### What you have to do
Please repeat the entries exactly as they appear and omit any images.

======

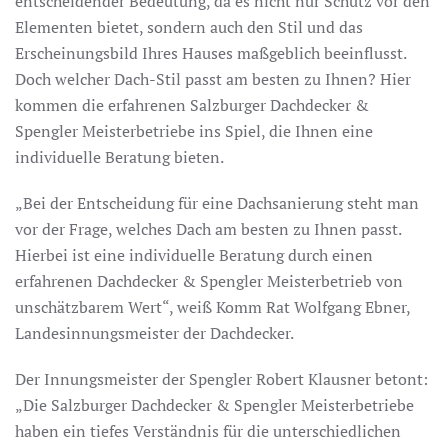
entscheidender Bedeutung, da es nicht nur Schutz vor den
Elementen bietet, sondern auch den Stil und das
Erscheinungsbild Ihres Hauses maßgeblich beeinflusst.
Doch welcher Dach-Stil passt am besten zu Ihnen? Hier
kommen die erfahrenen Salzburger Dachdecker &
Spengler Meisterbetriebe ins Spiel, die Ihnen eine
individuelle Beratung bieten.
„Bei der Entscheidung für eine Dachsanierung steht man
vor der Frage, welches Dach am besten zu Ihnen passt.
Hierbei ist eine individuelle Beratung durch einen
erfahrenen Dachdecker & Spengler Meisterbetrieb von
unschätzbarem Wert“, weiß Komm Rat Wolfgang Ebner,
Landesinnungsmeister der Dachdecker.
Der Innungsmeister der Spengler Robert Klausner betont:
„Die Salzburger Dachdecker & Spengler Meisterbetriebe
haben ein tiefes Verständnis für die unterschiedlichen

======

### Solution to the problem
entscheidender Bedeutung, da es nicht nur Schutz vor den
Elementen bietet, sondern auch den Stil und das
Erscheinungsbild Ihres Hauses maßgeblich beeinflusst.
Doch welcher Dach-Stil passt am besten zu Ihnen? Hier
kommen die erfahrenen Salzburger Dachdecker &
Spengler Meisterbetriebe ins Spiel, die Ihnen eine
individuelle Beratung bieten.
„Bei der Entscheidung für eine Dachsanierung steht man
vor der Frage, welches Dach am besten zu Ihnen passt.
Hierbei ist eine individuelle Beratung durch einen
erfahrenen Dachdecker & Spengler Meisterbetrieb von
unschätzbarem Wert“, weiß Komm Rat Wolfgang Ebner,
Landesinnungsmeister der Dachdecker.
Der Innungsmeister der Spengler Robert Klausner betont:
„Die Salzburger Dachdecker & Spengler Meisterbetriebe
haben ein tiefes Verständnis für die unterschiedlichen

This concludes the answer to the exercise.